▸ **Task to complete**: Transcribe only part of the material below: the lines from the one containing "toplamadığımızı belirtmek isteriz." through the one containing "تبدأ بخطوة بسيطة،", inclusive, exactly as written.

▸ **Supplied data**:
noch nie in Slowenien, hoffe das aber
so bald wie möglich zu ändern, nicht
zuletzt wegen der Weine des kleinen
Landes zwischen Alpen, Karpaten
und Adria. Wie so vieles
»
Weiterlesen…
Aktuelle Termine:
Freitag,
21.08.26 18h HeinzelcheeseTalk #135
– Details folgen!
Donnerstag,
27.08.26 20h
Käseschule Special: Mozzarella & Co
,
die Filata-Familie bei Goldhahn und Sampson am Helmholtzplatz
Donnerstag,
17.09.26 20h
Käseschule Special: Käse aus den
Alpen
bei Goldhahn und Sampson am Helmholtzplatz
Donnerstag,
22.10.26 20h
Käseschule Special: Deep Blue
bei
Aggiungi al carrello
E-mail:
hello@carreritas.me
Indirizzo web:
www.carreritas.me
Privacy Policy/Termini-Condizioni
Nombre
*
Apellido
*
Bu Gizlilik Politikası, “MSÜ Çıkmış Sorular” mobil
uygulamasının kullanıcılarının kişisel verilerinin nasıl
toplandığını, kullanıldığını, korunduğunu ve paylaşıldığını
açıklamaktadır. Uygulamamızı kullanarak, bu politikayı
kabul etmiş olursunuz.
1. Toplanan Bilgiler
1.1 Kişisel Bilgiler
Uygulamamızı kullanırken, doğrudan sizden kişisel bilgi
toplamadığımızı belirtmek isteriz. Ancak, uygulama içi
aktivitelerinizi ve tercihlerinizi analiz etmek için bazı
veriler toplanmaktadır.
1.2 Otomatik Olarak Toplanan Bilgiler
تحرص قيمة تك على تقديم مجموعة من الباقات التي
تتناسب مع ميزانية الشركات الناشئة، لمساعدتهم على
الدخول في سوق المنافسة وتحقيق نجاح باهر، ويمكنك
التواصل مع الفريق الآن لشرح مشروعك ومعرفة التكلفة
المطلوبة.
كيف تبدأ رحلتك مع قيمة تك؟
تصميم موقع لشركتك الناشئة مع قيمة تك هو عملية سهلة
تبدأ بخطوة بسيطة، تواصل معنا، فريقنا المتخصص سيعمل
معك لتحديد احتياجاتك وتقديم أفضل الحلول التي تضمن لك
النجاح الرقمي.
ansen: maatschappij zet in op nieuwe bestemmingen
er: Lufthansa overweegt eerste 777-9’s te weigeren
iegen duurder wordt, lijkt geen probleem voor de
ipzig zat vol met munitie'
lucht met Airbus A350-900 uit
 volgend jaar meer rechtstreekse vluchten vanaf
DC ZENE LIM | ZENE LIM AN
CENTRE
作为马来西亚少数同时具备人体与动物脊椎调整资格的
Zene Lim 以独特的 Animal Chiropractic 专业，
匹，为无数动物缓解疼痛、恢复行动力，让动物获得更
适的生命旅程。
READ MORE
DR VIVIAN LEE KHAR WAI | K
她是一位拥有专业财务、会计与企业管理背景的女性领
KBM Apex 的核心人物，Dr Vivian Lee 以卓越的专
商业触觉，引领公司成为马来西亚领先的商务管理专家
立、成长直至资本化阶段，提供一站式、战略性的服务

▸ **Completed task**:
toplamadığımızı belirtmek isteriz. Ancak, uygulama içi
aktivitelerinizi ve tercihlerinizi analiz etmek için bazı
veriler toplanmaktadır.
1.2 Otomatik Olarak Toplanan Bilgiler
تحرص قيمة تك على تقديم مجموعة من الباقات التي
تتناسب مع ميزانية الشركات الناشئة، لمساعدتهم على
الدخول في سوق المنافسة وتحقيق نجاح باهر، ويمكنك
التواصل مع الفريق الآن لشرح مشروعك ومعرفة التكلفة
المطلوبة.
كيف تبدأ رحلتك مع قيمة تك؟
تصميم موقع لشركتك الناشئة مع قيمة تك هو عملية سهلة
تبدأ بخطوة بسيطة، تواصل معنا، فريقنا المتخصص سيعمل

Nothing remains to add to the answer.